- [Task goal]
Reproduce word for word the lines from the beginning of the entries to the line with "โรงเรียนการเรือน ครอบครัวมหาวิทยาลัยสวนดุสิต", both included, but none of the pictures.

[Page images and extracted text]

════════════════════

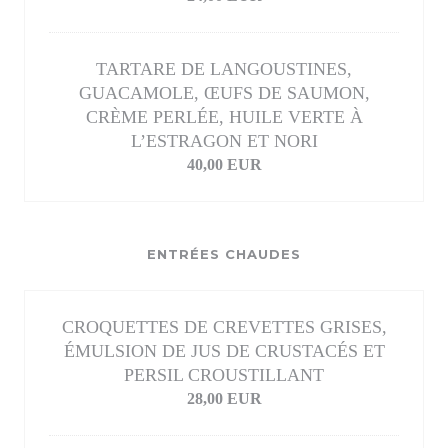
TARTARE DE LANGOUSTINES,
GUACAMOLE, ŒUFS DE SAUMON,
CRÈME PERLÉE, HUILE VERTE À
L’ESTRAGON ET NORI
40,00 EUR
ENTRÉES CHAUDES
CROQUETTES DE CREVETTES GRISES,
ÉMULSION DE JUS DE CRUSTACÉS ET
PERSIL CROUSTILLANT
28,00 EUR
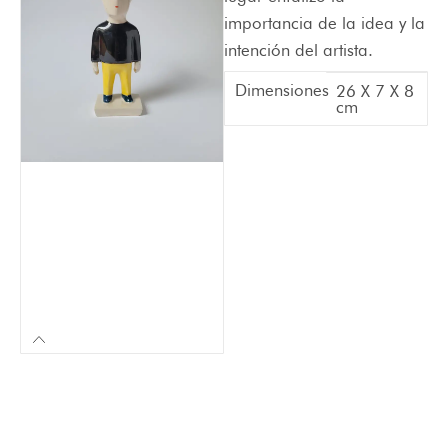
importancia de la idea y la
intención del artista.
Dimensiones
26 X 7 X 8
cm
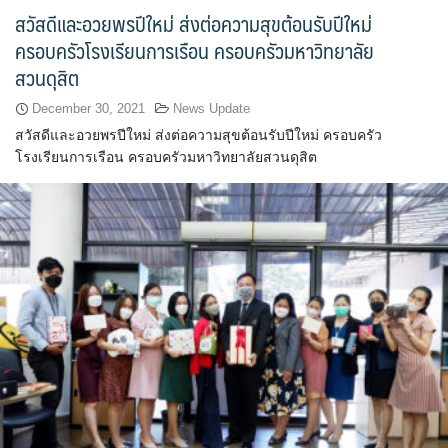
สวัสดีและอวยพรปีใหม่ ส่งต่อความสุขต้อนรับปีใหม่
ขั้นตอน/แนวทางการปฏิบัติงาน
ครอบครัวโรงเรียนการเรือน ครอบครัวมหาวิทยาลัย
สวนดุสิต
คณะกรรมการประจำโรงเรียนการเรือน
December 30, 2021
News Update
คลิปสาระเทคนิคสไตส์การเรือน
สวัสดีและอวยพรปีใหม่ ส่งต่อความสุขต้อนรับปีใหม่ ครอบครัว
โรงเรียนการเรือน ครอบครัวมหาวิทยาลัยสวนดุสิต
คลิปเทคนิคการทำอาหารง่าย ๆ สไตล์เด็กหอ
ค่าเล่าเรียน
ค่าเล่าเรียน
คำถามที่พบบ่อย
คำสั่งแต่งตั้งคณะกรรมการด้านต่าง ๆ
คู่มือนักศึกษา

════════════════════

- [Result of this task]
TARTARE DE LANGOUSTINES,
GUACAMOLE, ŒUFS DE SAUMON,
CRÈME PERLÉE, HUILE VERTE À
L’ESTRAGON ET NORI
40,00 EUR
ENTRÉES CHAUDES
CROQUETTES DE CREVETTES GRISES,
ÉMULSION DE JUS DE CRUSTACÉS ET
PERSIL CROUSTILLANT
28,00 EUR
importancia de la idea y la
intención del artista.
Dimensiones
26 X 7 X 8
cm
สวัสดีและอวยพรปีใหม่ ส่งต่อความสุขต้อนรับปีใหม่
ขั้นตอน/แนวทางการปฏิบัติงาน
ครอบครัวโรงเรียนการเรือน ครอบครัวมหาวิทยาลัย
สวนดุสิต
คณะกรรมการประจำโรงเรียนการเรือน
December 30, 2021
News Update
คลิปสาระเทคนิคสไตส์การเรือน
สวัสดีและอวยพรปีใหม่ ส่งต่อความสุขต้อนรับปีใหม่ ครอบครัว
โรงเรียนการเรือน ครอบครัวมหาวิทยาลัยสวนดุสิต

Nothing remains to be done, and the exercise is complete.